3. The method of claim 2, wherein the obtaining of the preset wifi classification model comprises:

s301, acquiring an SSID name set S = { SSID (service set identifier) = of wifi set for training ₁ ，SSID ₂ ，...，SSID _n And the corresponding belonged class set L = { L = } ₁ ，L ₂ ，...，L _n And the names of SSIDs of the ith wifi in the wifi for training are SSIDs _i Corresponding to class L _i ，L _i One of M predetermined categories, SSID _i Comprises Chinese characters, i is more than or equal to 1 and less than or equal to n;

and S302, taking the name set S and the class set L as input data of the text-cnn model to train the text-cnn model so as to obtain the preset wifi classification model.

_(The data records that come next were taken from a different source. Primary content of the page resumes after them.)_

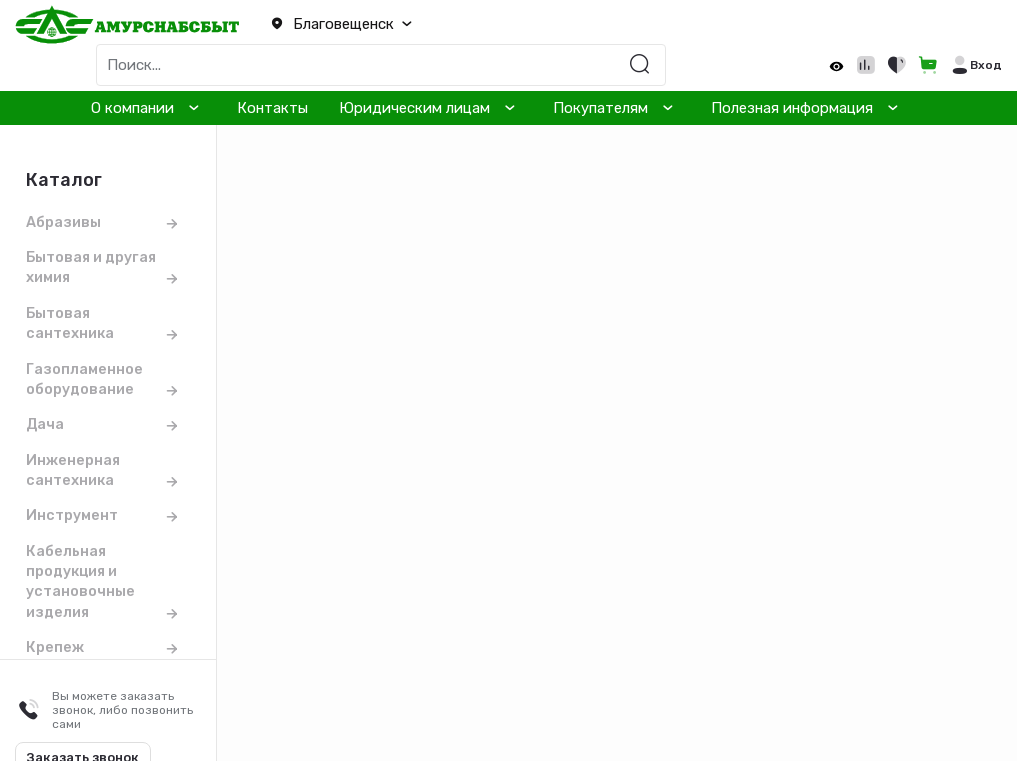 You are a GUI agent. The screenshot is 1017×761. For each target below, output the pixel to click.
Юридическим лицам (414, 108)
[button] (339, 25)
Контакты (272, 108)
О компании (132, 108)
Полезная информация (792, 108)
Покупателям (600, 108) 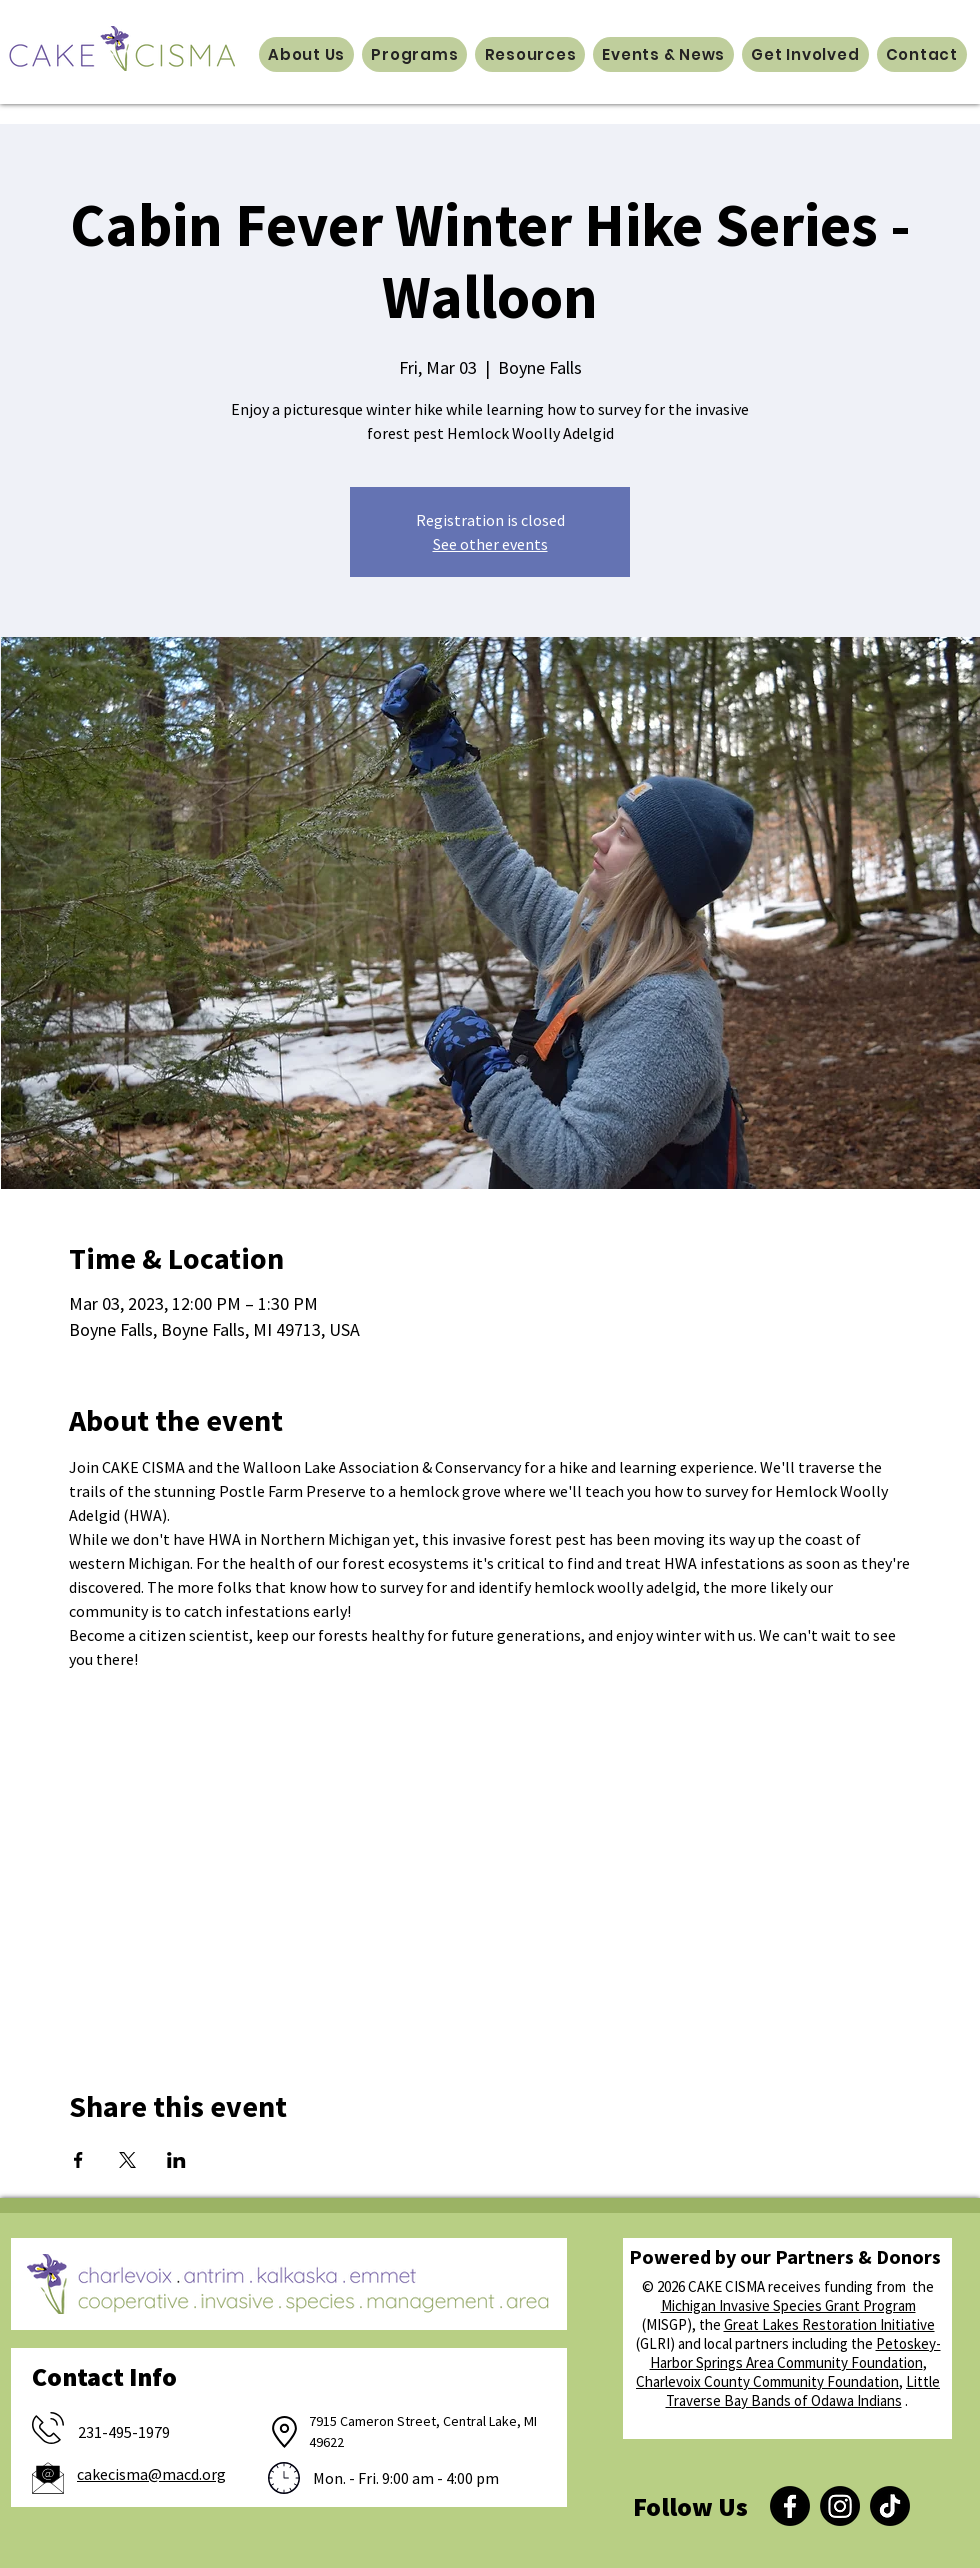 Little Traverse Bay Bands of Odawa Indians (803, 2391)
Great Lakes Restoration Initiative (829, 2324)
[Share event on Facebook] (78, 2160)
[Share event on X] (127, 2160)
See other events (490, 544)
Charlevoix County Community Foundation (767, 2381)
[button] (306, 54)
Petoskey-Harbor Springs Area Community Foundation (795, 2353)
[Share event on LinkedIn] (176, 2160)
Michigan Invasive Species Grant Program (788, 2305) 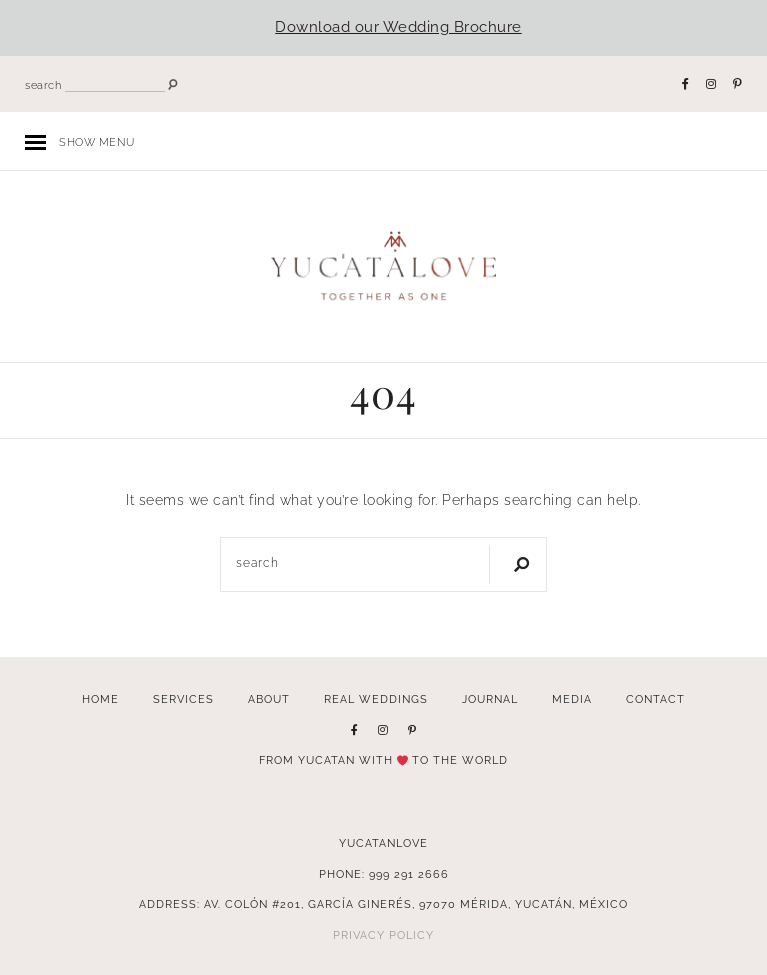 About (269, 699)
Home (100, 699)
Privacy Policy (383, 935)
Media (572, 699)
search (43, 85)
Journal (490, 699)
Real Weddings (376, 699)
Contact (655, 699)
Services (183, 699) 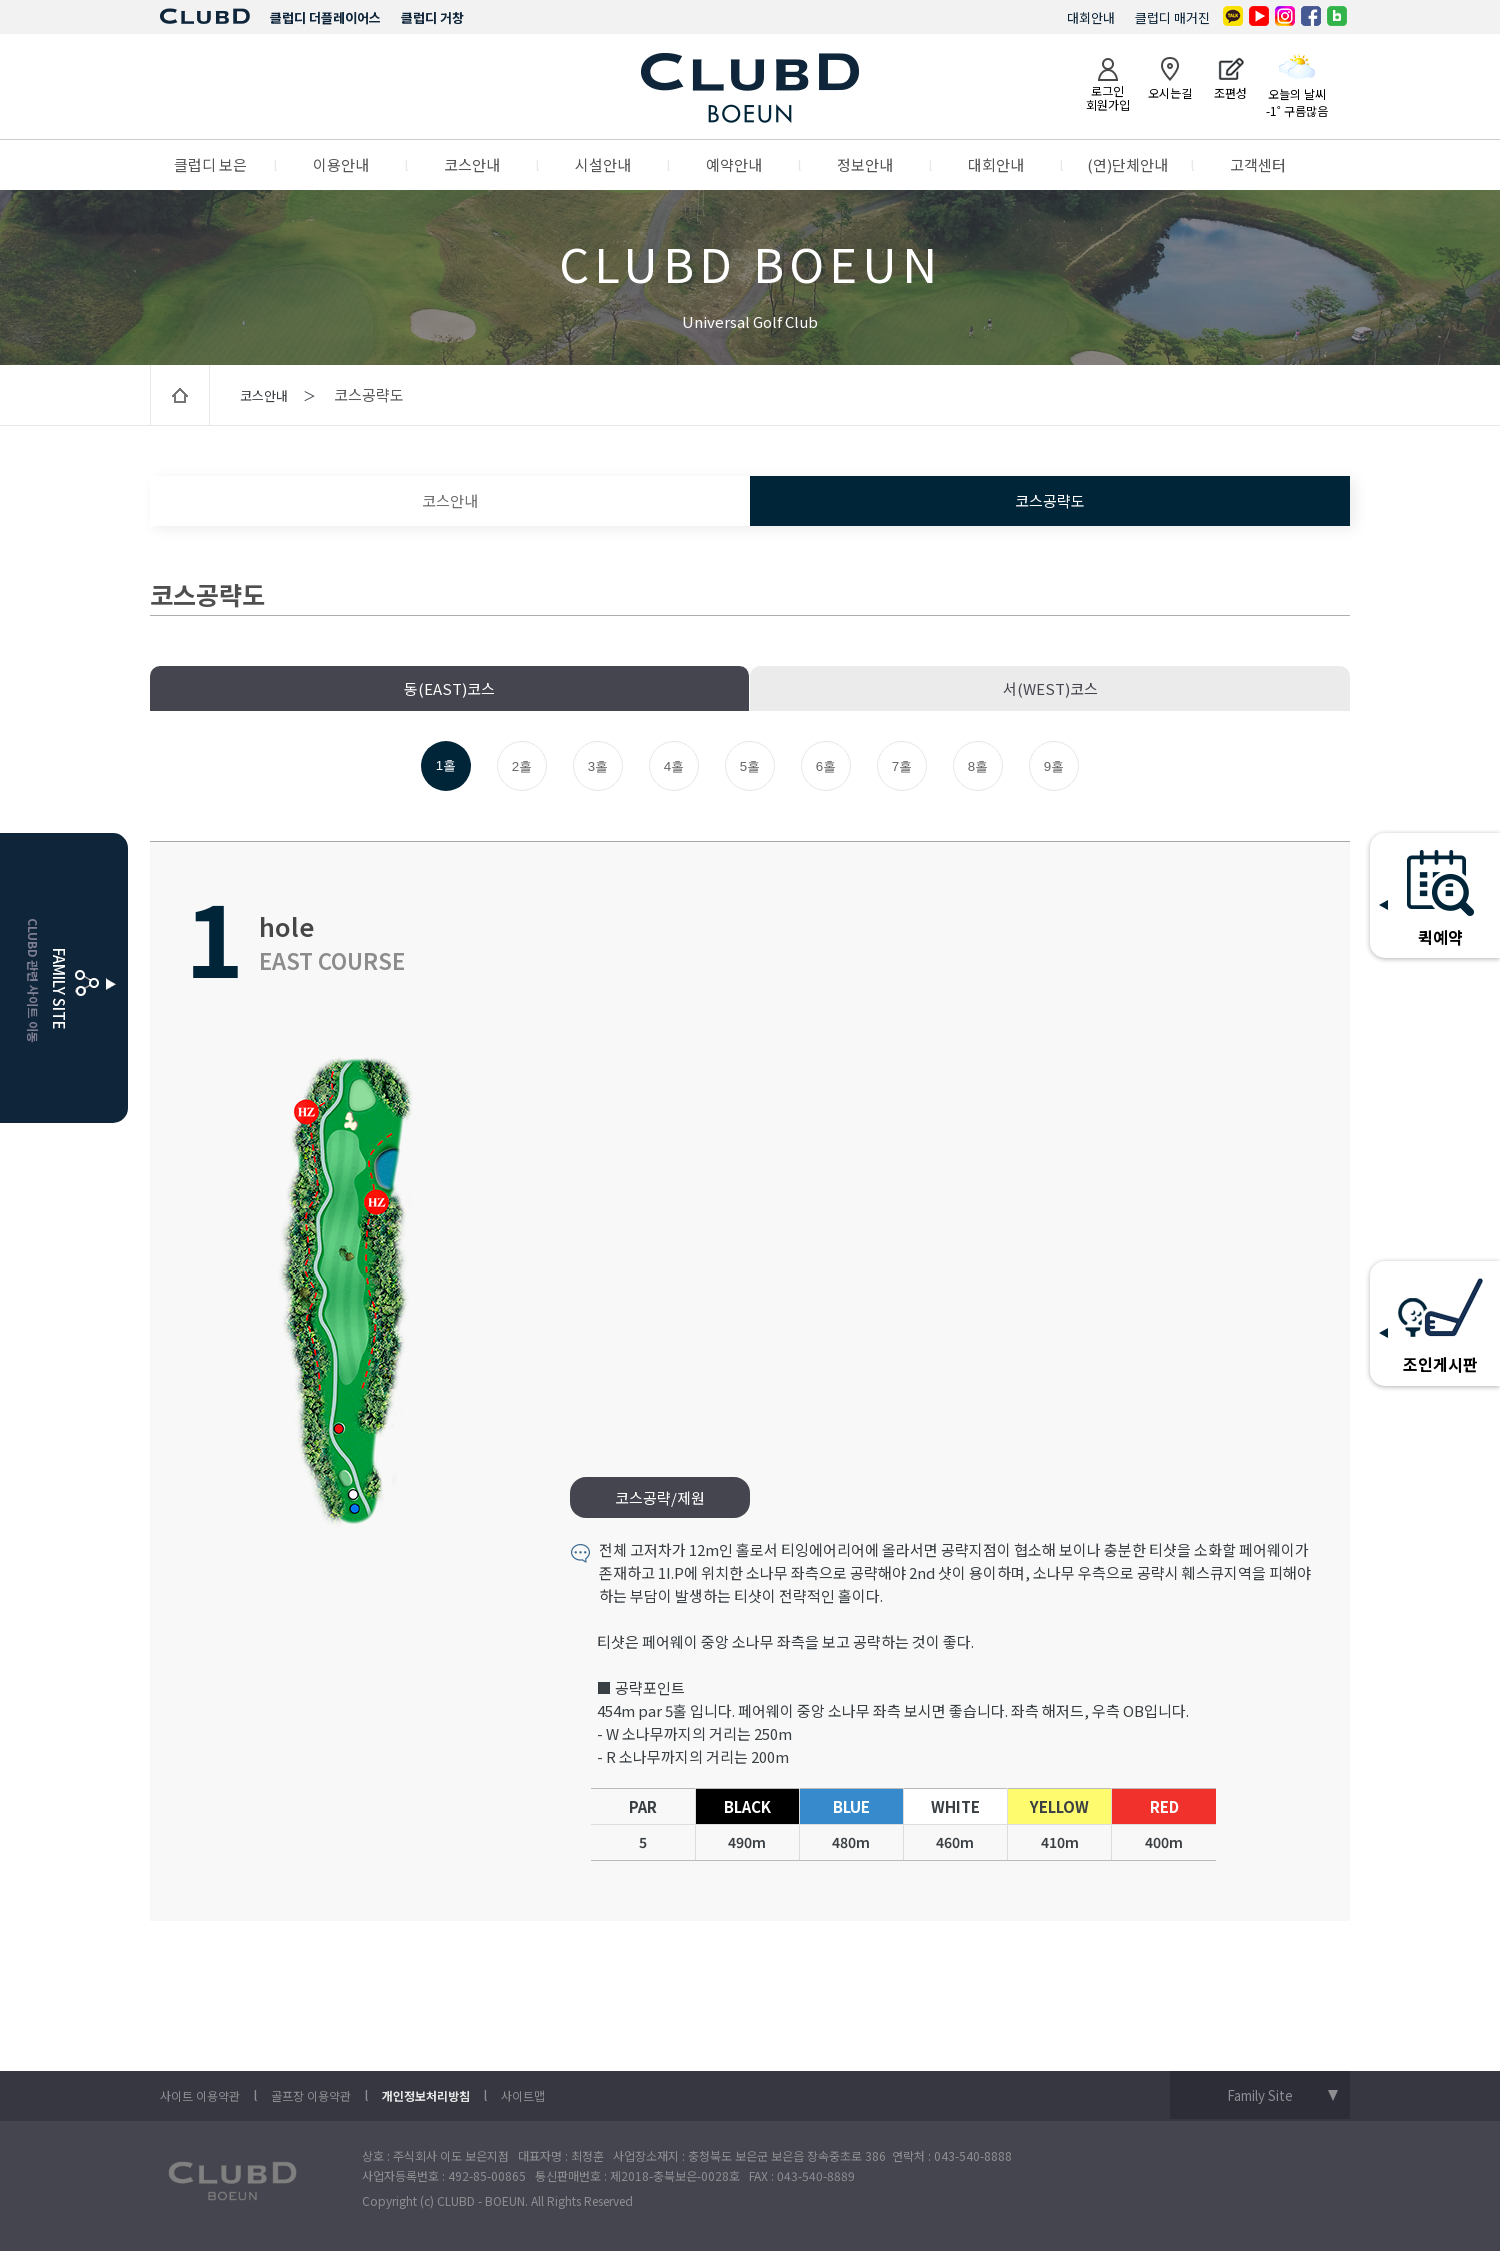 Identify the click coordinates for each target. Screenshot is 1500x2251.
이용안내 (341, 164)
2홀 (522, 766)
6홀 (826, 766)
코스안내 (472, 164)
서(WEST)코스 (1050, 688)
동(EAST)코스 (449, 688)
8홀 (978, 766)
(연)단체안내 (1127, 164)
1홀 (446, 765)
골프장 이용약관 (311, 2095)
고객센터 (1258, 164)
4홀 (674, 766)
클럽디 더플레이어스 (325, 17)
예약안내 (734, 164)
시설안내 (603, 164)
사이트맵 (523, 2095)
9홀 (1054, 766)
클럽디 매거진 (1172, 17)
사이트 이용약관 (200, 2095)
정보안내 (865, 164)
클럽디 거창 (432, 17)
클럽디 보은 (210, 164)
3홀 (598, 766)
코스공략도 (1050, 500)
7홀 (902, 766)
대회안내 (1091, 17)
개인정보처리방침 (426, 2095)
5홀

4. The method according to claim 1, wherein the obtaining of the preset wifi classification model comprises:

s401, acquiring an SSID name set S = { SSID (service set identifier) = of wifi set for training ₁ ，SSID ₂ ，...，SSID _n And the corresponding belonged class set L = { L = } ₁ ，L ₂ ，...，L _n And the names of SSIDs of the ith wifi in the wifi for training are SSIDs _i Corresponding to class L _i ，L _i One of M predetermined categories, SSID _i Comprises Chinese characters, i is more than or equal to 1 and less than or equal to n;

s402, acquiring SSID name subset S of K groups of wifi subsets for training based on SSID name set S and class set L to which the SSID name set S belongs ¹ 、S ² 、...、S ^K And its corresponding subset of classes L ¹ 、L ² 、...、L ^K Wherein m name subsets S are randomly extracted from the SSID name set S ^j ＝{SSID ^j ₁ ，SSID ^j ₂ ，...，SSID ^j _m Its corresponding subset of classes L ^j ＝{L ^j ₁ ，L ^j ₂ ，...，L ^j _m }，SSID ^j _t Corresponding to class L ^j _t ，L ^j _t E L, m/n = preset packet ratioThe threshold value j is more than or equal to 1 and less than or equal to K, and t is more than or equal to 1 and less than or equal to m;

s403, respectively sub-setting SSID names S ¹ 、S ² 、...、S ^K And its corresponding subset of classes L ¹ 、L ² 、...、L ^K Inputting the training result into K different text-cnn classification models to obtain the preset wifi classification model.

5. The method of claim 4, wherein the predetermined packet fraction threshold value is in a range of [0.7,0.9].

6. The method according to claim 4, wherein K is selected from the group consisting of [3,5], preferably 5.

7. The method according to claim 3 or 4, wherein the text-cnn model corresponds to five convolution kernel sizes, each of which is 128.

8. The method of claim 7, wherein the convolution kernels are convolution kernels having sizes of 1, 2, 3, 4, and 5, respectively.

9. A system for capturing wifi imagery, the system comprising a processor and a non-transitory computer readable storage medium storing at least one instruction or at least one program, wherein the at least one instruction or at least one program is loaded and executed by the processor to implement the method of any one of claims 1 to 8.

10. A computer-readable storage medium, characterized in that it stores a program or instructions for causing a computer to carry out the steps of the method according to any one of claims 1 to 8.